• Listed records:
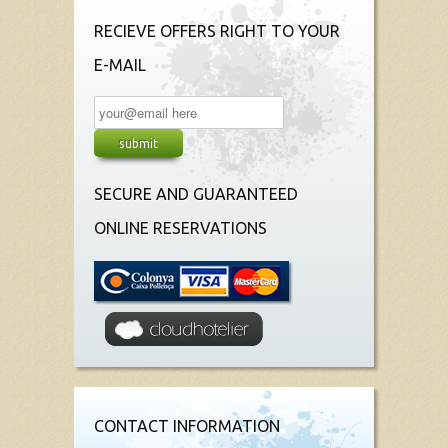
RECIEVE OFFERS RIGHT TO YOUR
E-MAIL
SECURE AND GUARANTEED
ONLINE RESERVATIONS
CONTACT INFORMATION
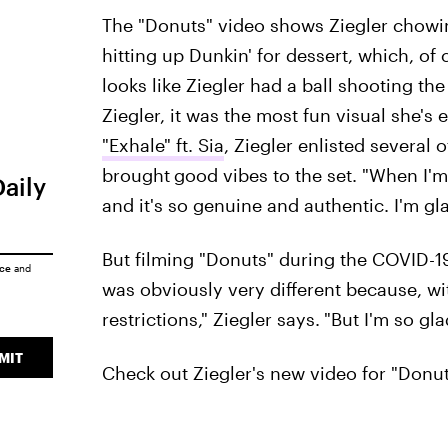
The "Donuts" video shows Ziegler chowing
hitting up Dunkin' for dessert, which, of
looks like Ziegler had a ball shooting the
Ziegler, it was the most fun visual she's 
"Exhale" ft. Sia
, Ziegler enlisted several 
brought
good vibes to the set. "When I'm
Daily
and it's so genuine and authentic. I'm gla
But filming "Donuts" during the COVID-19 
ice
and
was obviously very different because, wi
restrictions," Ziegler says.
"But I'm so gla
MIT
Check out Ziegler's new video for "Donut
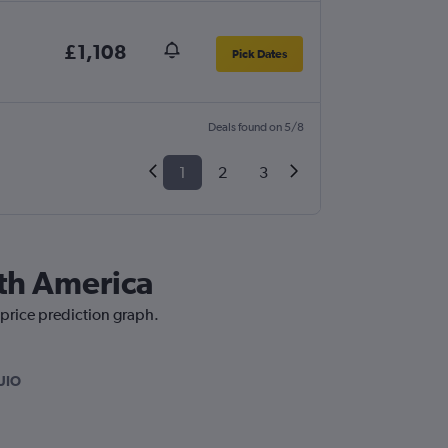
£1,108
Pick Dates
Deals found on 5/8
1
2
3
uth America
 price prediction graph.
UIO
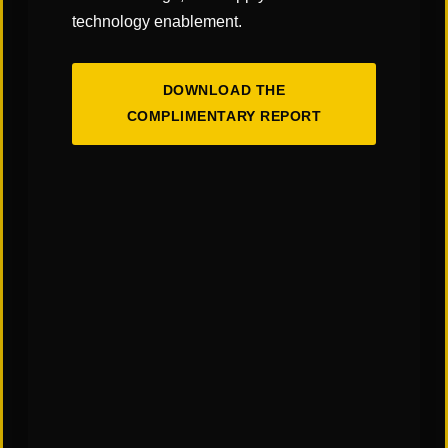
technology enablement.
DOWNLOAD THE
COMPLIMENTARY REPORT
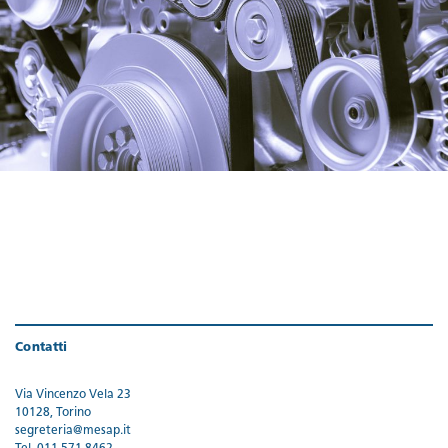
Contatti
Via Vincenzo Vela 23
10128, Torino
segreteria@mesap.it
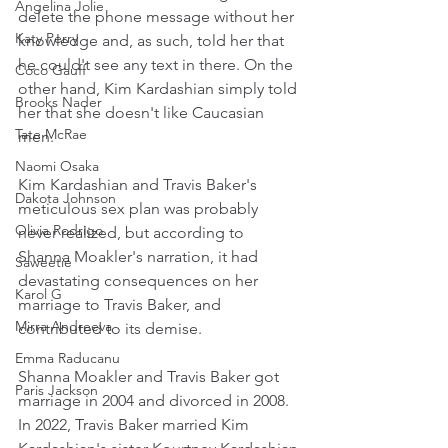
Angelina Jolie
delete the phone message without her 
Katy Perry
knowledge and, as such, told her that 
he could't see any text in there. On the 
Coco Gauff
other hand, Kim Kardashian simply told 
Brooks Nader
her that she doesn't like Caucasian 
Tate McRae
men.
Naomi Osaka
Kim Kardashian and Travis Baker's 
Dakota Johnson
meticulous sex plan was probably 
Olivia Rodrigo
never realized, but according to 
Shanna Moakler's narration, it had 
Saweetie
devastating consequences on her 
Karol G
marriage to Travis Baker, and 
Mirra Andreeva
contributed to its demise.
Emma Raducanu
Shanna Moakler and Travis Baker got 
Paris Jackson
marriage in 2004 and divorced in 2008. 
In 2022, Travis Baker married Kim 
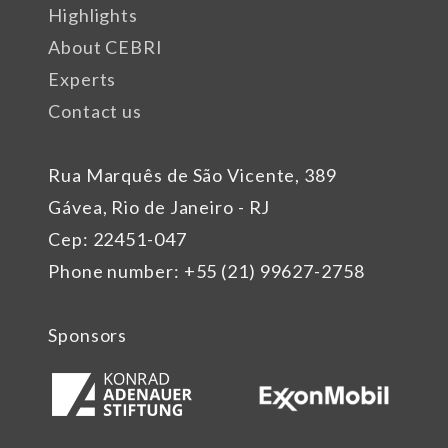
Highlights
About CEBRI
Experts
Contact us
Rua Marquês de São Vicente, 389
Gávea, Rio de Janeiro - RJ
Cep: 22451-047
Phone number: +55 (21) 99627-2758
Sponsors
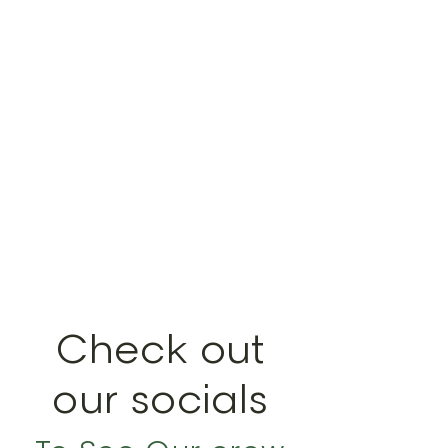
CLIENT
SATISFACTION
GUARANTEED
Check out
our socials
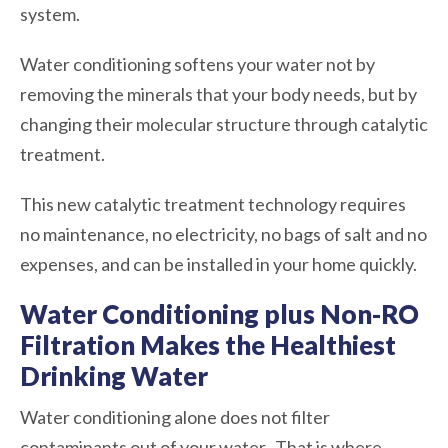
system.
Water conditioning softens your water not by
removing the minerals that your body needs, but by
changing their molecular structure through catalytic
treatment.
This new catalytic treatment technology requires
no maintenance, no electricity, no bags of salt and no
expenses, and can be installed in your home quickly.
Water Conditioning plus Non-RO
Filtration Makes the Healthiest
Drinking Water
Water conditioning alone does not filter
contaminants out of your water. That is where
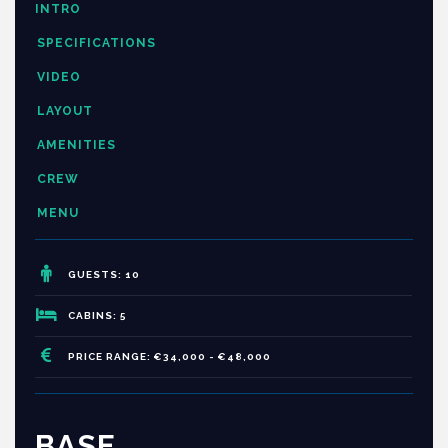
INTRO
SPECIFICATIONS
VIDEO
LAYOUT
AMENITIES
CREW
MENU
GUESTS: 10
CABINS: 5
PRICE RANGE: €34,000 - €48,000
BASE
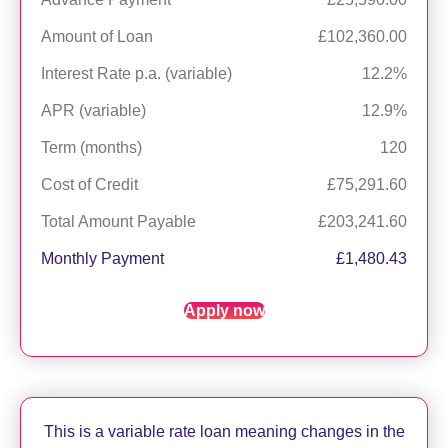
Amount of Loan
£102,360.00
Interest Rate p.a. (variable)
12.2%
APR (variable)
12.9%
Term (months)
120
Cost of Credit
£75,291.60
Total Amount Payable
£203,241.60
Monthly Payment
£1,480.43
Apply now
This is a variable rate loan meaning changes in the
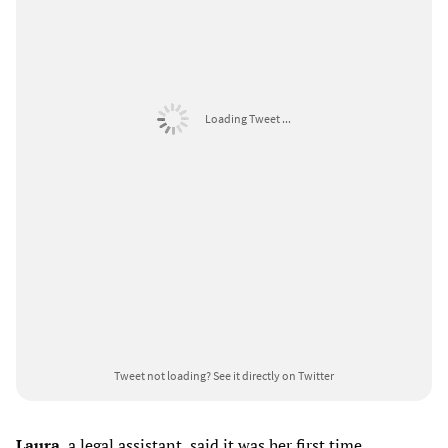
Loading Tweet ...
Tweet not loading?
See it directly on Twitter
Laura
, a legal assistant, said it was her first time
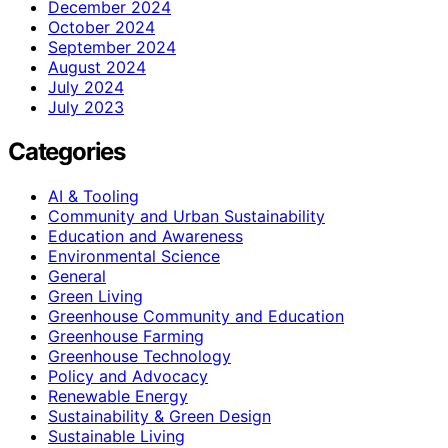
December 2024
October 2024
September 2024
August 2024
July 2024
July 2023
Categories
AI & Tooling
Community and Urban Sustainability
Education and Awareness
Environmental Science
General
Green Living
Greenhouse Community and Education
Greenhouse Farming
Greenhouse Technology
Policy and Advocacy
Renewable Energy
Sustainability & Green Design
Sustainable Living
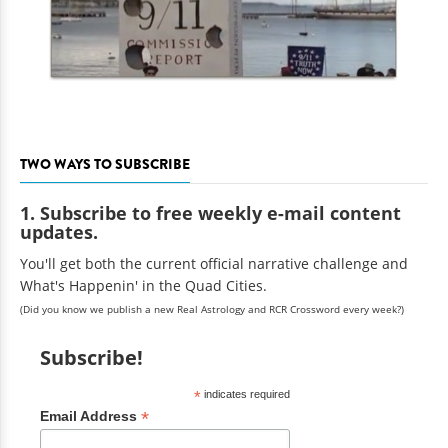
TWO WAYS TO SUBSCRIBE
1. Subscribe to free weekly e-mail content
updates.
You'll get both the current official narrative challenge and
What's Happenin' in the Quad Cities.
(Did you know we publish a new Real Astrology and RCR Crossword every week?)
Subscribe!
*
indicates required
*
Email Address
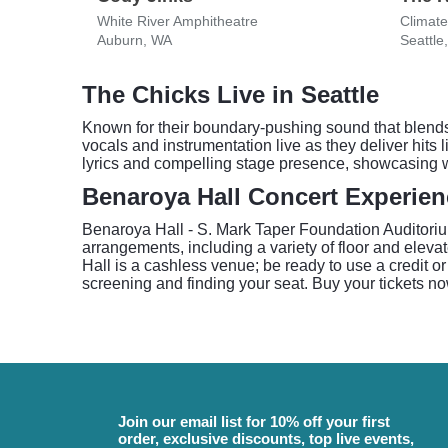
White River Amphitheatre
Climate
Auburn, WA
Seattle
The Chicks Live in Seattle
Known for their boundary-pushing sound that blends
vocals and instrumentation live as they deliver hit
lyrics and compelling stage presence, showcasing w
Benaroya Hall Concert Experien
Benaroya Hall - S. Mark Taper Foundation Auditorium
arrangements, including a variety of floor and elev
Hall is a cashless venue; be ready to use a credit or
screening and finding your seat. Buy your tickets no
Join our email list for 10% off your first
order, exclusive discounts, top live events,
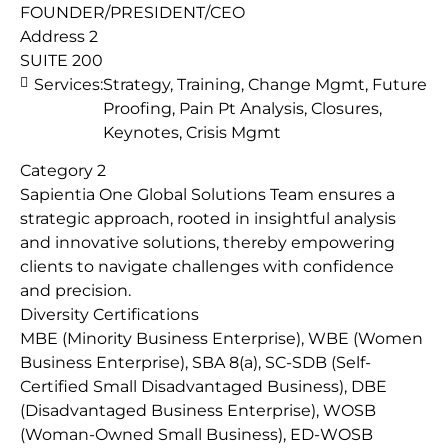
FOUNDER/PRESIDENT/CEO
Address 2
SUITE 200
Services:
Strategy, Training, Change Mgmt, Future
Proofing, Pain Pt Analysis, Closures,
Keynotes, Crisis Mgmt
Category 2
Sapientia One Global Solutions Team ensures a
strategic approach, rooted in insightful analysis
and innovative solutions, thereby empowering
clients to navigate challenges with confidence
and precision.
Diversity Certifications
MBE (Minority Business Enterprise), WBE (Women
Business Enterprise), SBA 8(a), SC-SDB (Self-
Certified Small Disadvantaged Business), DBE
(Disadvantaged Business Enterprise), WOSB
(Woman-Owned Small Business), ED-WOSB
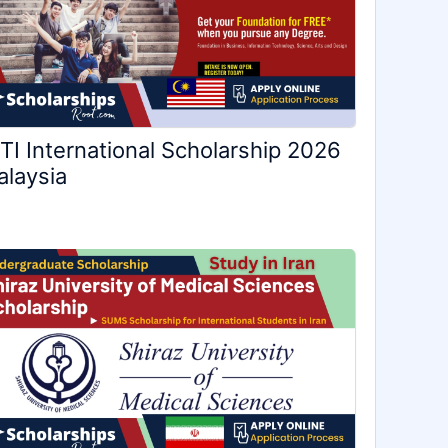
TI International Scholarship 2026
laysia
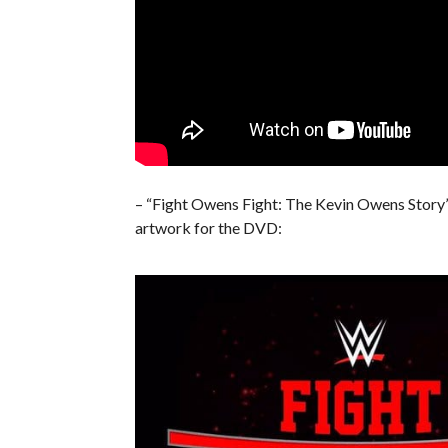
– “Fight Owens Fight: The Kevin Owens Story” 
artwork for the DVD:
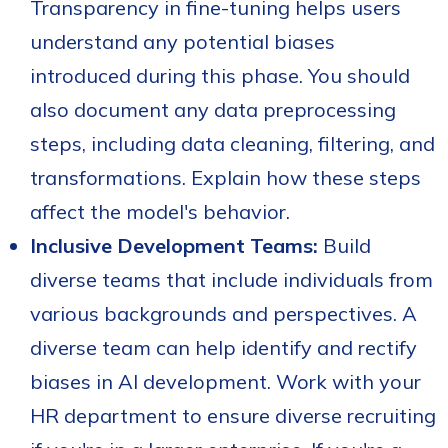
Transparency in fine-tuning helps users
understand any potential biases
introduced during this phase. You should
also document any data preprocessing
steps, including data cleaning, filtering, and
transformations. Explain how these steps
affect the model's behavior.
Inclusive Development Teams:
Build
diverse teams that include individuals from
various backgrounds and perspectives. A
diverse team can help identify and rectify
biases in AI development. Work with your
HR department to ensure diverse recruiting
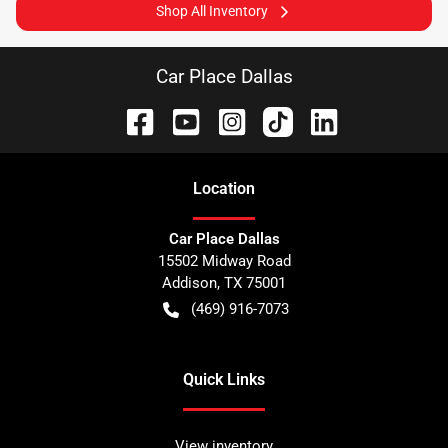
Shop All Inventory
Car Place Dallas
Location
Car Place Dallas
15502 Midway Road
Addison
,
TX
75001
(469) 916-7073
Quick Links
View inventory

• Task prompt:
Every line above carrying the word "treatment" needs to be shown.

• Your solution:
treatment.
This new catalytic treatment technology requires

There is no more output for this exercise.